Darshini Narasimhan, a young tech professional in Atlanta, recently moved back in with her parents. Like many 20-somethings, she moved to the city after college to be closer to friends and her favorite activities. Things didn’t pan out as expected: she landed a job outside the city, which led to a time-sucking commute. She also discovered that higher rent payments meant less money to spend on travel and leisure. And while there were certain freedoms that she enjoyed as an independent woman in the city, there were parts of her former lifestyle that she began to miss.

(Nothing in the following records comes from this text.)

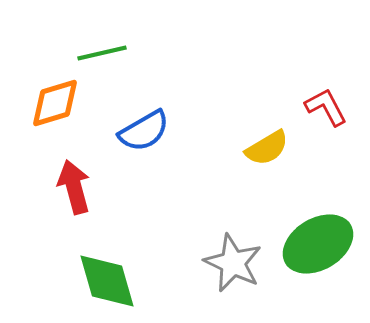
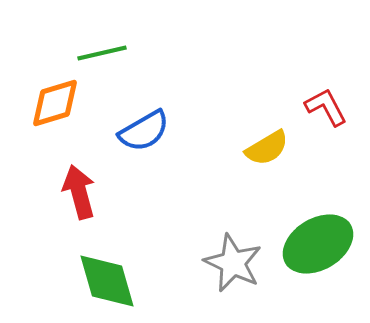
red arrow: moved 5 px right, 5 px down
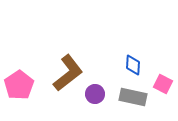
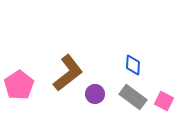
pink square: moved 1 px right, 17 px down
gray rectangle: rotated 24 degrees clockwise
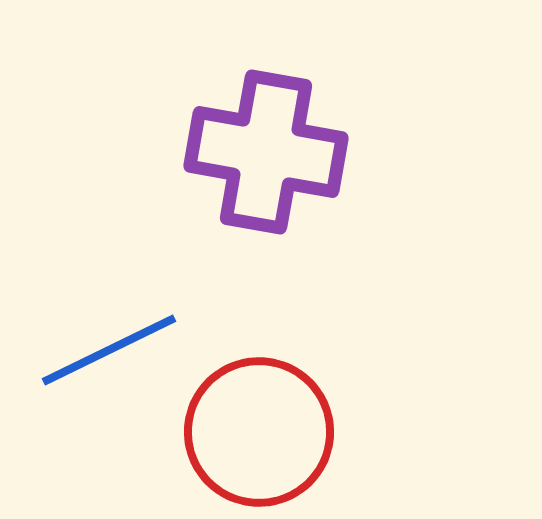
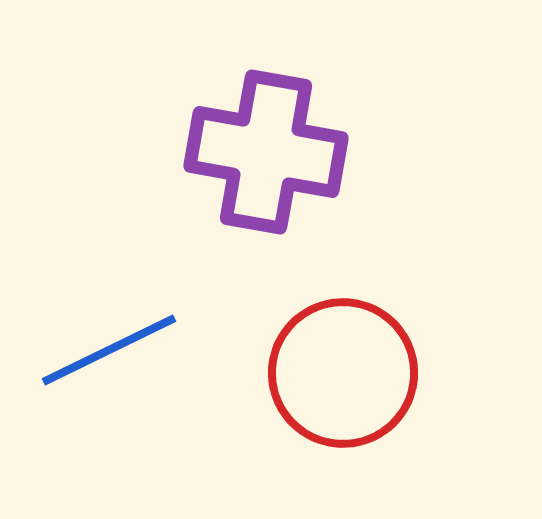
red circle: moved 84 px right, 59 px up
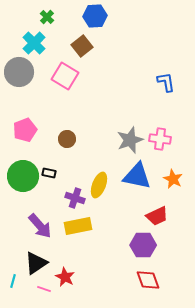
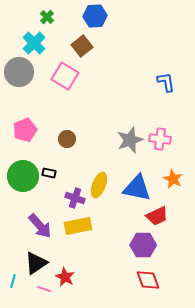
blue triangle: moved 12 px down
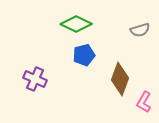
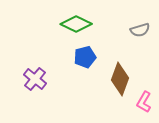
blue pentagon: moved 1 px right, 2 px down
purple cross: rotated 15 degrees clockwise
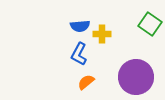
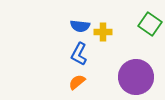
blue semicircle: rotated 12 degrees clockwise
yellow cross: moved 1 px right, 2 px up
orange semicircle: moved 9 px left
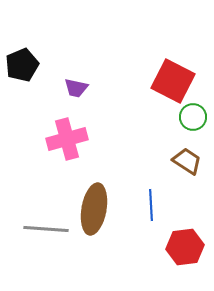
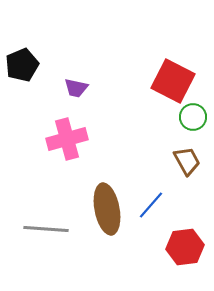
brown trapezoid: rotated 28 degrees clockwise
blue line: rotated 44 degrees clockwise
brown ellipse: moved 13 px right; rotated 21 degrees counterclockwise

Moving back home provided the break that she needed. “The commute is a lot easier,” Narasimhan begins. The shorter commute and shared household responsibilities has increased the time she is able to socialize. “My schedule may be busier now, which is a good thing socially,” she laughs. “I go out more and I have time allotted to activities with my parents.”
Narasimhan is part of the majority who feels that moving back in with her parents has been a good decision. “A friend asked if I felt [moving back] was a sign of weakness or failure. I didn’t see things that way at all. It was a positive event for me as I was able to improve my relationship with my parents,” she says.
The downsides to moving back into her household of origin have proven to be very few. “It’s possible that people may have judged me negatively after learning that I moved back, but I don’t worry about that,” Narasimhan says. “I can’t invite friends over as much as when I had my own place, for distance and other reasons, but it’s compensated because I go out more.”
The apartment industry has attempted mightily to provide young renters with enticing amenities, spending countless dollars in research to determine what renters want. Luxurious standard features, community experiences, and top-notch locations are must-haves for just about all developers, no matter the price point of the property.
But the middle ground of renters, those who often compose our missing households, face another deterrent in entering the rental market: once employed, they may not qualify for affordable housing yet they can’t afford the slew of luxury rentals.
Narasimhan falls into that middle ground. In order for her to move out from her parents’ place, she says she will need: a good central location that isn’t too congested; a hip area that’s close to a variety of shops, restaurants and service providers; a unit with a laundry machine; a stunning exterior design and smart interior layout; and of course it should offer competitively priced studio or one-bedroom options, something to the tune of $1,000 or less per month.
That’s a tall order for developers to fill, particularly in her desired price point. That’s the main reason why Narasimhan, and other renters who have most of what they want now, won’t leave home until they find all the amenities they want at a mid-range price. Many markets simply aren’t offering that balance of pricing and features.